Así las cosas, como no existe vulneración de los derechos fundamentales invocados, atribuible a la acción u omisión del juez natural, se impone la confirmación del fallo impugnado. DECISIÓN En mérito de lo expuesto, la Corte Suprema de Justicia, en Sala de Casación Civil, administrando justicia en nombre de la República y por autoridad de la ley, DENIEGA el amparo deprecado por Jairo Alberto Siabatto Peña, Rosa Elena Peña de Siabatto y Jesús Siabatto Arguello contra la Sala Civil del Tribunal Superior del Distrito Judicial de Bogotá, Juzgado 30 Civil del Circuito de Bogotá y Banco AV Villas.
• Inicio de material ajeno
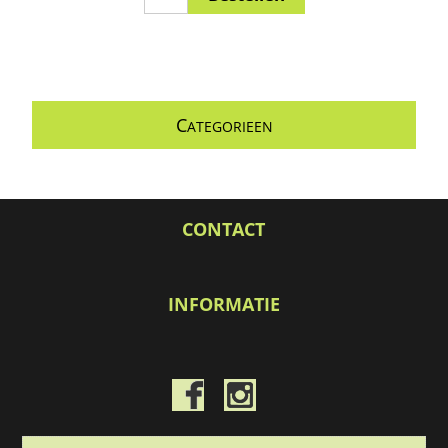
C
ATEGORIEEN
CONTACT
INFORMATIE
NOTIFÍQUESE lo decidido, mediante comunicación telegráfica, a todos los interesados y de no ser impugnado lo así resuelto, remítase oportunamente el expediente a la Corte Constitucional para efectos de la eventual revisión. Notifíquese y cúmplase, JAIME ALBERTO ARRUBLA PAUCAR MANUEL ISIDRO ARDILA VELÁSQUEZ RUTH MARINA DÍAZ RUEDA CARLOS IGNACIO JARAMILLO JARAMILLO PEDRO OCTAVIO MUNAR CADENA CÉSAR JULIO VALENCIA COPETE EDGARDO VILLAMIL PORTILLA PAGE 5 E.V.P. Exp.